Женщина лукаво улыбнулась.
– Нет.
Молчание продолжалось. Иса посмотрел на небо, печально вздохнул. Свет факелов приглушал свет звёзд.
– Всё это время я хотел спросить тебя, как ты нашла меня? Как тебе удалось вызволить меня из дворца Ирода, Мириам?
Женские глаза прищурились, таинственная улыбка заиграла на губах. Голос был тихим и глубоким.
– Ты разве не знал, Иса? Раньше я и сама жила на Олимпе, а сюда на эту грешную землю спустилась лишь затем, чтобы отыскать на ней тебя.
Улыбка замерла на его лице и через минуту пропала вовсе. Он опустил глаза, лицо стало неподвижным и отрешенным.
Мириам заметила перемену в его настроении и тут же пожалела о сказанных, пусть даже и в шутку, словах. Сколько дней и ночей она ждала этой встречи, мечтала о тихой беседе, струящейся, словно лесной ручей, о ласковых взглядах и простых нежных словах. Что не скажут губы, то прошепчут глаза. Но сейчас она поторопилась, и в одночасье разрушились все мечты.
Еда остыла, персики истекли сладким соком. Две запоздалые пчелы уселись на край блюдца и стали пить сладкий нектар. И в этот раз есть он ничего не стал. Мириам накинула на плечи красную кайму и поднялась, чтобы убрать со стола. Лишь на мгновенье горечь и боль обиды затмили её разум.
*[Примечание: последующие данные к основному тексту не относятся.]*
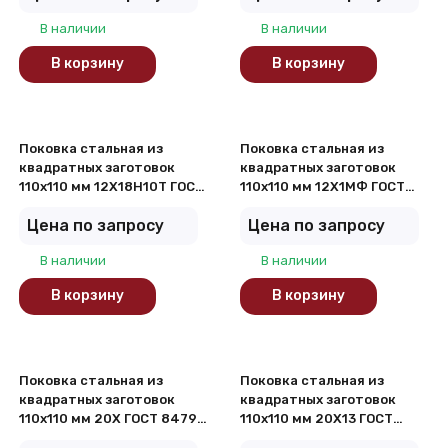
В наличии
В наличии
В корзину
В корзину
Поковка стальная из
Поковка стальная из
квадратных заготовок
квадратных заготовок
110х110 мм 12Х18Н10Т ГОСТ
110х110 мм 12Х1МФ ГОСТ
8479-70
8479-70
Цена по запросу
Цена по запросу
В наличии
В наличии
В корзину
В корзину
Поковка стальная из
Поковка стальная из
квадратных заготовок
квадратных заготовок
110х110 мм 20Х ГОСТ 8479-
110х110 мм 20Х13 ГОСТ
70
8479-70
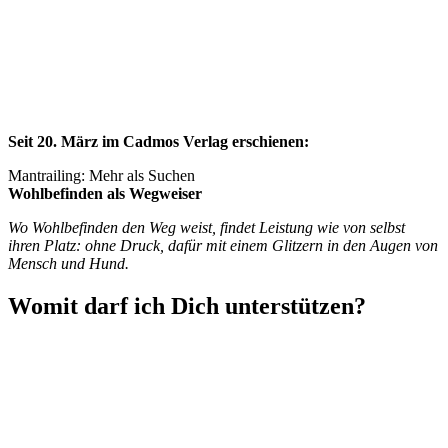
Seit 20. März im Cadmos Verlag erschienen:
Mantrailing: Mehr als Suchen
Wohlbefinden als Wegweiser
Wo Wohlbefinden den Weg weist, findet Leistung wie von selbst
ihren Platz: ohne Druck, dafür mit einem Glitzern in den Augen von
Mensch und Hund.
Womit darf ich Dich unterstützen?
– Но вернуться назад я уже не смогу, Иса, – тихо добавила она.
Он неожиданно вздрогнул, то ли от испуга, то ли от вечерней прохлады. Поднял на неё глаза, и взгляд его уколол женщину в самое сердце. Большие карие глаза смотрели с тоской и печалью, как будто извинялись за какой-то проступок, который еще не совершен, но обязательно, неизбежно произойдет. И он уже был готов просить у неё прощение за её же несбыточные мечты. Покаяться перед этой красивой женщиной за ту надежду, которую, может быть, он и сам невольно подарил ей. Обхватить сейчас руками её стройные ноги, прижаться лицом к складкам тонкой одежды, вдохнуть сладкий аромат её тела и не отпускать её никуда. Не любить её он не мог! Она заполнила всё его существо, всё сознание, всю душу сковала незримыми оковами и завладела его сердцем. Но и признаться в этом сейчас перед ней он не решался. Даже этот дом, его уют, её забота и теплота, все нравилось ему, но было пока чужое. Всем этим он пользовался как-бы в долг, как будто ненадолго это было дарено ему. И всё это должно будет закончиться как раз тогда, когда он уже и сам поверит в то, что всё это его и принадлежит ему: и земля, и дом, и она сама. Как он мог сейчас уступить ей, поддаться её чувству, жестоко обмануть её, когда и сам до конца не мог уже понять своих собственных желаний. Одно он знал и видел, наверное: она уже любила его. Скрыть этого было невозможно. Жизненная сила, заложенная в этой хрупкой женщине, восхищала его и пугала одновременно. Он боялся, что эта сила однажды полностью поглотит его, лишив воли и разума. Одиночество всей его прошлой жизни противилось такому напору неизведанной любви, неиспытанной страсти. И все же любовь её затмила для него сейчас всё это огромное звездное небо. И когда тихими вечерами он выходил во двор смотреть на это небо, то искал на нем её самую яркую звезду, от далекого света которой тихо плакало его сердце и нежилось в нежданно подаренном счастье. Но это были пока только его мечты. И он качнул головой, прогоняя их.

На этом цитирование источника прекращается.